InformationComplex passwords contain one character from each of the following classes: English uppercase letters, English lowercase letters, Westernized Arabic numerals, and non-alphanumeric characters. Ensure that a special character is part of the password policy on the computer.
The more complex a password, the more resistant it will be against persons seeking unauthorized access to a system.
Password policy should be in effect to reduce the risk of exposed services being compromised easily through dictionary attacks or other social engineering attempts.
Run the following command to set passwords to require at least one special character:
$ /usr/bin/sudo /usr/bin/pwpolicy -n /Local/Default -setglobalpolicy -setaccountpolicies 'requiresSymbol=<value>=1>'
$ /usr/bin/sudo /usr/bin/pwpolicy -n /Local/Default -setglobalpolicy 'requiresSymbol=1'
Create or edit a configuration profile with the following information:
The PayloadType string is com.apple.mobiledevice.passwordpolicy
The key to include is minComplexChars
The key must be set to <integer><value>=1></integer>
Note: The profile method is the preferred method for setting password policy since -setglobalpolicy in pwpolicy is deprecated and will likely be removed in a future macOS release.

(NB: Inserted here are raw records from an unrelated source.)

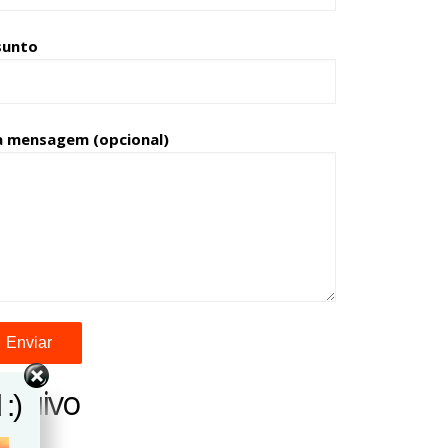
sunto
a mensagem (opcional)
rquivo
:)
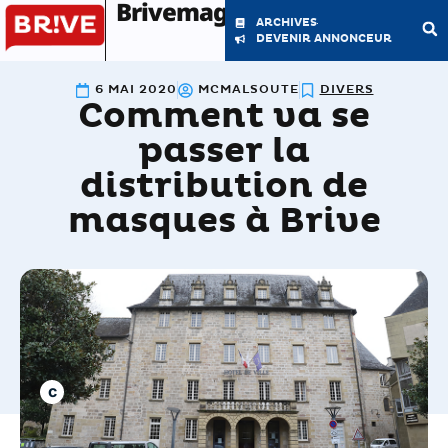
Brivemag'
ARCHIVES
DEVENIR ANNONCEUR
6 MAI 2020
MCMALSOUTE
DIVERS
Comment va se
LE MAGAZINE
LA RÉDACTION
passer la
distribution de
masques à Brive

Note: The CIS macOS community has decided to not require the additional password complexity settings (Recommendations 5.3 - 5.6). Because of that, we have left the complexity recommendations as a manual assessment. Since there are a large amount of admins in the greater macOS world that do need these settings, we include both the guidance for the proper setting as well as probes for CIS-CAT to test.